## LISTED ENTRIES
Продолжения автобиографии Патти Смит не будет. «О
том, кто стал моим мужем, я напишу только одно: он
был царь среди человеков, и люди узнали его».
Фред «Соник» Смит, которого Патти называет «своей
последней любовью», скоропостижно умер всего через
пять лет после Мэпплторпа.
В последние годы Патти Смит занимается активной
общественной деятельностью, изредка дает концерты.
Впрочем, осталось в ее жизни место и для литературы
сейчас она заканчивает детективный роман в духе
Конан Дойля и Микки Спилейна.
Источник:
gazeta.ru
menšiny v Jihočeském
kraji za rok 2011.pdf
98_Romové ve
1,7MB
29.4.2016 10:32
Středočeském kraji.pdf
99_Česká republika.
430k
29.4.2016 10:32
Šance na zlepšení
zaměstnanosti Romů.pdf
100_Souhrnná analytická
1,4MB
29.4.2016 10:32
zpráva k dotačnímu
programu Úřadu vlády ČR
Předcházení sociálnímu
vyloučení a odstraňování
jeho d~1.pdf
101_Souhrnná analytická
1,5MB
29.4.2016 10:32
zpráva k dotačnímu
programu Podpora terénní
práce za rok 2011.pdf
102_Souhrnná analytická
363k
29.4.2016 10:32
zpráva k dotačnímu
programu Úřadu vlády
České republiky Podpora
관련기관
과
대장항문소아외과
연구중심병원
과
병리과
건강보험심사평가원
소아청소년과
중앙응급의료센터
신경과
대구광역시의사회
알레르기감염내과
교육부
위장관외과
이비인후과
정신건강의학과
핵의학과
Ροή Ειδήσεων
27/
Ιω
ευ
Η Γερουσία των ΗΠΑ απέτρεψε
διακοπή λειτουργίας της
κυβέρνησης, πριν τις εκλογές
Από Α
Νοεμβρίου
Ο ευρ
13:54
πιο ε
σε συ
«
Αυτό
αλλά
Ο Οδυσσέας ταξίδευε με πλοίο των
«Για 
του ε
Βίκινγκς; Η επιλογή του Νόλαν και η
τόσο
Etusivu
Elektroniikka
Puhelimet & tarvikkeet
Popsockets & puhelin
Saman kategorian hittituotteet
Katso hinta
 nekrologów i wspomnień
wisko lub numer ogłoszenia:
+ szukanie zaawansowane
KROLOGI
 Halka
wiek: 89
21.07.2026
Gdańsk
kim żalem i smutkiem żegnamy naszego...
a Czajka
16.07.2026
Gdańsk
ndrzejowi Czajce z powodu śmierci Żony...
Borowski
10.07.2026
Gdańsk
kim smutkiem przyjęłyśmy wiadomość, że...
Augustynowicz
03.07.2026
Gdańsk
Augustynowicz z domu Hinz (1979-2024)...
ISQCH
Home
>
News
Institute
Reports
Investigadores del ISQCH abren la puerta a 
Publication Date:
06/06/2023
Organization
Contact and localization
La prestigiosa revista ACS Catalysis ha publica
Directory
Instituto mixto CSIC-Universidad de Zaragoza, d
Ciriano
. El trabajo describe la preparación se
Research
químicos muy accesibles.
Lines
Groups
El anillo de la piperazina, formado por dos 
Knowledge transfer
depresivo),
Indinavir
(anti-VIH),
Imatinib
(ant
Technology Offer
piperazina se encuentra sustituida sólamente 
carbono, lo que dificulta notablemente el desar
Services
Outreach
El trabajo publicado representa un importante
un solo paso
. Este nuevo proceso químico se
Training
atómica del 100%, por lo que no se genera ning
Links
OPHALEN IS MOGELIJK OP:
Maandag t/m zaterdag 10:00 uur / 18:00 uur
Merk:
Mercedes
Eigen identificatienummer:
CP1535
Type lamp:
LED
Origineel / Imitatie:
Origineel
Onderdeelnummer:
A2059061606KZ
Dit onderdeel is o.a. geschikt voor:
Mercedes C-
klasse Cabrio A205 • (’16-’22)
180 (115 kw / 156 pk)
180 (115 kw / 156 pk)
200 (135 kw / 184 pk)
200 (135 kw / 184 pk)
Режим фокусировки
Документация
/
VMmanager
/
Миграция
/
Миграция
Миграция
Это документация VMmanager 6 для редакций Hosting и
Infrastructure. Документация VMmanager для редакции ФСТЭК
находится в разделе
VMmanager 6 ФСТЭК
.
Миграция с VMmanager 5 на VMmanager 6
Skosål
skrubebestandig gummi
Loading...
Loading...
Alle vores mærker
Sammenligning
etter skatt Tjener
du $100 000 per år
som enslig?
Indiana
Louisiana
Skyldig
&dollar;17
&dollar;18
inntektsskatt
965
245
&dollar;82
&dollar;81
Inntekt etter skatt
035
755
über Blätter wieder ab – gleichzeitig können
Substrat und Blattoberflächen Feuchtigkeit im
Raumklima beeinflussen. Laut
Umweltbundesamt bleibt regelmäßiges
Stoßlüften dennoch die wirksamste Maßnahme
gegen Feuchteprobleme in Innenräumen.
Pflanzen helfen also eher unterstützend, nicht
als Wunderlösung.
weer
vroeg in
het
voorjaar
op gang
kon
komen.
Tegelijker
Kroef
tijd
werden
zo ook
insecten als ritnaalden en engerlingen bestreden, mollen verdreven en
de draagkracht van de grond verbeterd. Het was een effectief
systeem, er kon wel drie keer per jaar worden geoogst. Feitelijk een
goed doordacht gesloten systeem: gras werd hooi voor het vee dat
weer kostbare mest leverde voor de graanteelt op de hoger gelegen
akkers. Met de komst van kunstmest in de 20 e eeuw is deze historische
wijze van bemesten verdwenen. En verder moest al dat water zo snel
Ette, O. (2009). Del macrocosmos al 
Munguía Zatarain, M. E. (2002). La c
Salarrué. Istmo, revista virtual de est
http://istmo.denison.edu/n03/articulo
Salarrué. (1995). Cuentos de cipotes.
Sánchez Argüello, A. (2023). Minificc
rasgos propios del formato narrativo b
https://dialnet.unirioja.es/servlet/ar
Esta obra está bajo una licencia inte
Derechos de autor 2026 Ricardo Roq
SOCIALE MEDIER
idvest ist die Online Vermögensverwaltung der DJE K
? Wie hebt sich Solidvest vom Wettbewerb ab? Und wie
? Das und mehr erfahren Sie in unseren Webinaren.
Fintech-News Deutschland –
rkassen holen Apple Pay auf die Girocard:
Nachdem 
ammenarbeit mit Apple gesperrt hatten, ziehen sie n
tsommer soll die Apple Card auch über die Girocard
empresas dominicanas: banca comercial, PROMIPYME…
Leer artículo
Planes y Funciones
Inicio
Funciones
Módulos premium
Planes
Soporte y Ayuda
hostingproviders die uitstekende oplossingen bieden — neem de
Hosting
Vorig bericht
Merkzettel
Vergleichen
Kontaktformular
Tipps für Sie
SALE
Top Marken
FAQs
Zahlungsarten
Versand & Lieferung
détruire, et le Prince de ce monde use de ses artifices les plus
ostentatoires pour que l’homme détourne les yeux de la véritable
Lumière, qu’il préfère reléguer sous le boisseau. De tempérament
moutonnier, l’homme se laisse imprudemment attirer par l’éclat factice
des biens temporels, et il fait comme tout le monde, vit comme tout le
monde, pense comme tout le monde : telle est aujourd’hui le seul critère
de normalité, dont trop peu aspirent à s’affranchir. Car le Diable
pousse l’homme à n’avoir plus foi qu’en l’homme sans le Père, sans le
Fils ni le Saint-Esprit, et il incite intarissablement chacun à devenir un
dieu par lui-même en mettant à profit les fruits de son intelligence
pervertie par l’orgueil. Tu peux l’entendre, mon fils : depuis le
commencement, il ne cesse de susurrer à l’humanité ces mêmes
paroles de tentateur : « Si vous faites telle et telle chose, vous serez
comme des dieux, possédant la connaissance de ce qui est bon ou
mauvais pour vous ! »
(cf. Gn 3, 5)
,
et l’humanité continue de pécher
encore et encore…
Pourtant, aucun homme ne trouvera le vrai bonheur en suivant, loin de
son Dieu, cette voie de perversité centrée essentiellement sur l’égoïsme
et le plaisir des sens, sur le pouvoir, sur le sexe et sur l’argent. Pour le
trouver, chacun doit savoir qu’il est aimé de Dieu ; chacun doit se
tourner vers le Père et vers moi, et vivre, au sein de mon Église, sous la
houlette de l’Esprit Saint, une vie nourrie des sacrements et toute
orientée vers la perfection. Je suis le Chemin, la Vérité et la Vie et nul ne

## WORK REQUIRED
All lines from the one containing "son Dieu, cette" to the end of the records are to be duplicated exactly, and no other lines are to be given.

## SOLUTION FOR THIS TASK
son Dieu, cette voie de perversité centrée essentiellement sur l’égoïsme
et le plaisir des sens, sur le pouvoir, sur le sexe et sur l’argent. Pour le
trouver, chacun doit savoir qu’il est aimé de Dieu ; chacun doit se
tourner vers le Père et vers moi, et vivre, au sein de mon Église, sous la
houlette de l’Esprit Saint, une vie nourrie des sacrements et toute
orientée vers la perfection. Je suis le Chemin, la Vérité et la Vie et nul ne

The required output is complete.